Windows Sockets: Stream Sockets
This article describes stream sockets, one of the two Windows Socket types available. (The other type is the datagram socket.)
Stream sockets provide for a data flow without record boundaries: a stream of bytes that can be bidirectional (the application is full duplex: it can both transmit and receive through the socket). Streams can be relied upon to deliver sequenced, unduplicated data. ("Sequenced" means that packets are delivered in the order sent. "Unduplicated" means that you get a particular packet only once.) Receipt of stream messages is guaranteed, and streams are well suited to handling large amounts of data.

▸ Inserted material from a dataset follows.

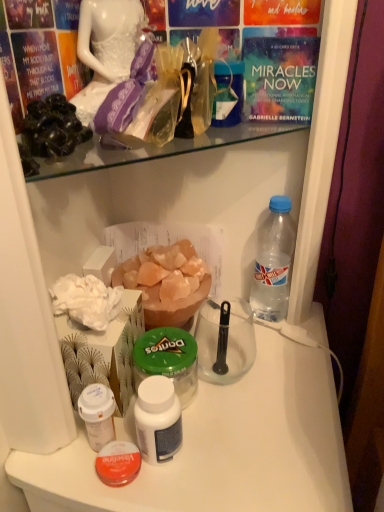 Locate an element on the screen. This screenshot has height=512, width=384. vacant area located to the right-hand side of white plastic cup at lower left, arranged as the 4th bottle when viewed from the right is located at coordinates (239, 429).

The network transport layer may break up or group data into packets of reasonable size. The CSocket class will handle the packing and unpacking for you.

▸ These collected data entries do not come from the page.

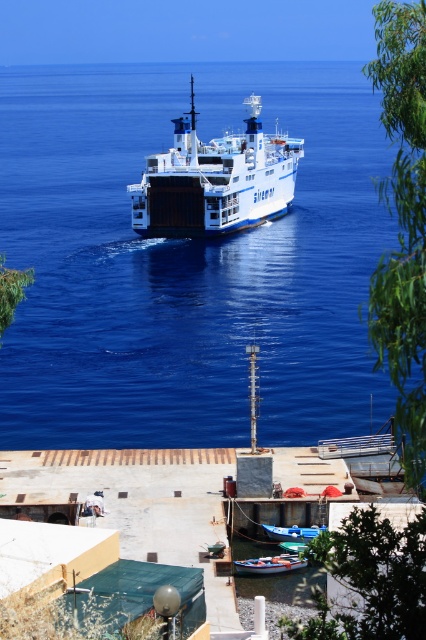 You are a sailor trying to determine which vessel is taller between the white matte ferry at center and the blue matte boat at lower center. Based on the scene, which one is taller?

The white matte ferry at center is taller than the blue matte boat at lower center according to the description.

You are a passenger on the white matte ferry at center and want to disembark to the wooden boat at lower center. Can you walk directly to it from your current position?

The wooden boat at lower center is behind the white matte ferry at center, so you cannot walk directly to it from your current position on the ferry. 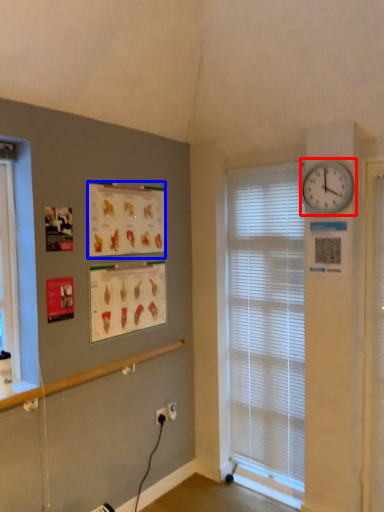 Question: Which point is closer to the camera, wall clock (highlighted by a red box) or poster page (highlighted by a blue box)?

Choices:
 (A) wall clock
 (B) poster page

Answer: (A) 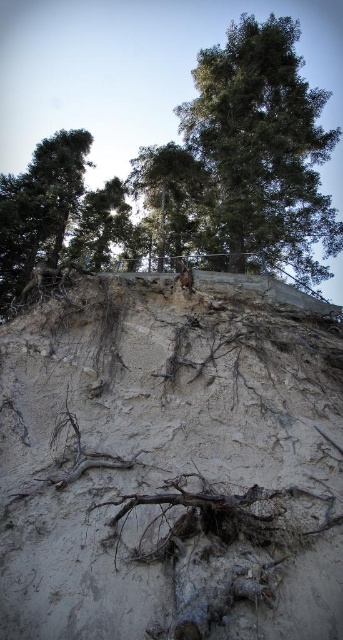 You are a hiker standing at the base of the cliff and looking up. You see two green leafy trees above you. Which one is positioned to the right when comparing the green leafy tree at upper center and the green leafy tree at center?

The green leafy tree at upper center is positioned to the right of the green leafy tree at center.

Streams are based on explicit connections: socket A requests a connection to socket B; socket B accepts or rejects the connection request.
A telephone call provides a good analogy for a stream. Under normal circumstances, the receiving party hears what you say in the order that you say it, without duplication or loss. Stream sockets are appropriate, for example, for implementations such as the File Transfer Protocol (FTP), which facilitates transferring ASCII or binary files of arbitrary size.
Stream sockets are preferable to datagram sockets when the data must be guaranteed to arrive and when data size is large. For more information about stream sockets, see the Windows Sockets specification. The specification is available in the Platform SDK.
The MFC samples CHATTER and CHATSRVR use stream sockets. These samples might have been designed to use a datagram socket for broadcasting to all receiving sockets on the network. The present design is superior because
- The broadcast model is subject to network flood (or "storm") problems.
- The client-server model adopted subsequently is more efficient.
- The stream model supplies reliable data transfer, where the datagram model does not.
- The final model takes advantage of the ability to communicate between Unicode and ANSI socket applications that class CArchive lends to class CSocket.
Note If you use class CSocket, you must use a stream. An MFC assertion fails if you specify the socket type as SOCK_DGRAM.